When thinking about the energy it takes to power the super bowl festivities, there are several factors that are often forgotten. Some of the factors that will influence the energy footprint include:
Influx of visitors:
There’s an estimated 150,000 visitors coming to the Miami area for the Super Bowl this week. This enormous influx of visitors to the already densely populated Miami area automatically increases the energy footprint. From highways to hotels, the sharp increase in the population demands more energy resources to meet the needs of all the Miami inhabitants and the visitors.
The halftime performance is a major energy consumer during the Super Bowl. Although many fans tune in to watch the game, the halftime performance attracts an additional separate fan base. The halftime show typically includes a performance by a music megastar, with previous headliners including Beyoncé, Katy Perry and Lady Gaga. Millions of fans tune in purely for the musical performance. The massive sound system and extensive light shows that accompany the performance are some of the biggest energy consumers of the Super Bowl evening.
TV sets around the nation will be turned on for the nearly 4 hours it takes for the entirety of the Super Bowl. This time includes the actual game being played, the halftime show, and all the advertisements that will be televised. Generally, when a regular season game is on, viewers might tune in to watch the last quarter or most of the game if it’s a highly anticipated match-up.
The Super Bowl is unique because it’s one of the only few entertainment events where the audience is excited to watch the advertisements. Super Bowl advertisements are renowned for being some of the most creative and entertaining ads that viewers see all year. With this increased watch time from advertisements, the energy consumption for TVs will likely be at an all-time high during 2020.

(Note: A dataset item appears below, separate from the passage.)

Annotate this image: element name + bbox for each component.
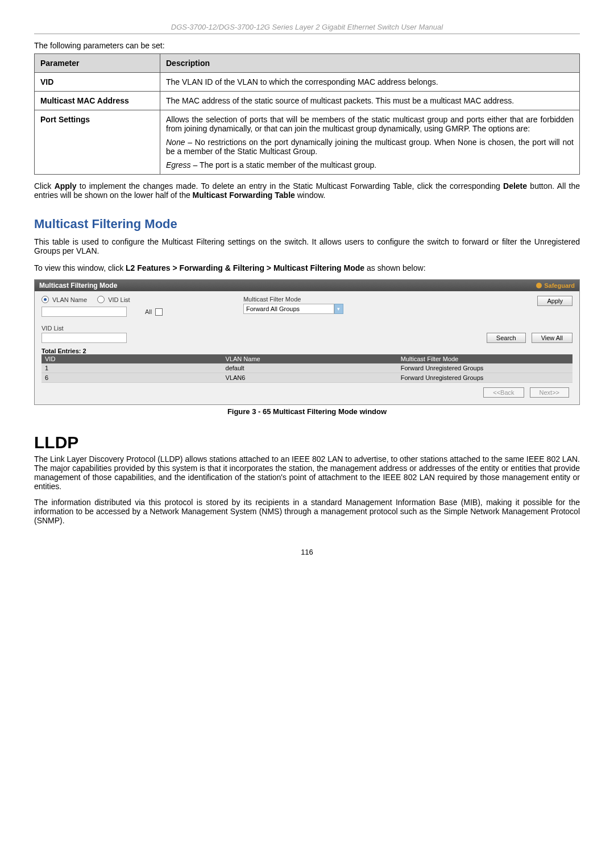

Normal TV sets consume about 100 watt-hours, but during the Super Bowl the average TV will consume well over 125 watt-hours. This is additionally compounded by all the TVs that are concurrently streaming the Super Bowl, totaling more than 30 million TVs nationwide. The cumulative energy consumption for the Super Bowl just from TVs alone will be more than 40 million gigawatt hours. For context, this is equal to more than 500 million LED light bulbs.